La justice a rejeté jeudi la demande de remise en liberté de l'anesthésiste belge Helga Wauters, placée en détention provisoire après le décès d'une patiente à la maternité d'Orthez (Pyrénées-Atlantiques) fin septembre et qui a admis avoir bu le soir du drame.
Helga Wauters, 45 ans, qui n'était pas présente lorsque la décision a été rendue par la chambre de l?instruction de la Cour d'appel de Pau, a été mise en examen pour "homicide involontaire aggravé", passible de cinq ans d'emprisonnement.
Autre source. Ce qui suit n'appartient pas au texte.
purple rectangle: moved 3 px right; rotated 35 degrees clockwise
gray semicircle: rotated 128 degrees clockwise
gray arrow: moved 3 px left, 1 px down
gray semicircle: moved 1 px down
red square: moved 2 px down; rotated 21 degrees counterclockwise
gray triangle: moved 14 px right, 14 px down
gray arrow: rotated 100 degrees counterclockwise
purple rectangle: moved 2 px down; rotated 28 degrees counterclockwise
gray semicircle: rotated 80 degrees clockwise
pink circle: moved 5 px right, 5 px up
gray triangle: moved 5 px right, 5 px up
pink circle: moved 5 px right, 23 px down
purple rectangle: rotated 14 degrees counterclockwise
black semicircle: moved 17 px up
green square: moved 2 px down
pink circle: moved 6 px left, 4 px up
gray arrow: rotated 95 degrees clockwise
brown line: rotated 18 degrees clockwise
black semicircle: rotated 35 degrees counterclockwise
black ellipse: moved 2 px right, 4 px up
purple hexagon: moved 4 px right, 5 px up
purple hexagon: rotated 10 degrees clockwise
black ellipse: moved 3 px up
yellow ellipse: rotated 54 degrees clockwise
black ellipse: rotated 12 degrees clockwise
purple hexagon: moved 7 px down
Elle avait été placée en détention provisoire le 2 octobre à la maison d'arrêt de Pau.
"C'est un soulagement de la savoir en détention, une décision normale dans la mesure où il fallait protéger d'autres victimes" potentielles "et la protéger d'elle-même", a estimé Me Philippe Courtois, avocat de la mère, du père et de la soeur de la victime d'origine britannique.
"J'aurais eu du mal à comprendre qu'elle soit remise en liberté conditionnelle", a indiqué pour sa part Me Alexandrine Barnaba, avocate du mari de la victime et du père de ce dernier.
Lors de ses différentes auditions, Helga Wauters a reconnu "avoir bu" le soir des faits: "une demi-bouteille d'un mélange de vodka et d'eau de 50 cl" car il lui "faut de la vodka pour ne pas trembler". "Je n'étais pas ivre, j'étais à 70% de mes capacités", avait-elle affirmé, expliquant avoir consommé sa dose quotidienne habituelle le 26 septembre à 18H00, quelques heures seulement avant l'accident.
Ce soir-là, elle a la charge d'une parturiente de 28 ans vivant à Ustaritz (Pyrénées-Atlantiques) mais souhaitant accoucher à Orthez, à 85 km de son domicile, par des méthodes naturelles. La parturiente a cependant besoin d'une péridurale qu'Helga Wauters lui prodigue avant de sortir boire "un verre de rosé" chez des amis.
Mais l'accouchement se passe mal et une césarienne devient nécessaire. L'équipe médicale appelle au téléphone l'anesthésiste, qui arrive à pied et sent l'alcool. Alors qu'elle prépare l'anesthésie générale de la patiente, son comportement et son élocution paraissent étranges à ses collègues. "J'étais dans un état second, débordée, ma perception était certainement modifiée", avouera Helga Wauters.
- Douleur intense -
La situation tourne vite au drame: au lieu de se servir du respirateur du bloc opératoire, l'anesthésiste utilise à la place un ballon manuel pour ventiler sa patiente, elle intube les voies digestives au lieu des voies respiratoires.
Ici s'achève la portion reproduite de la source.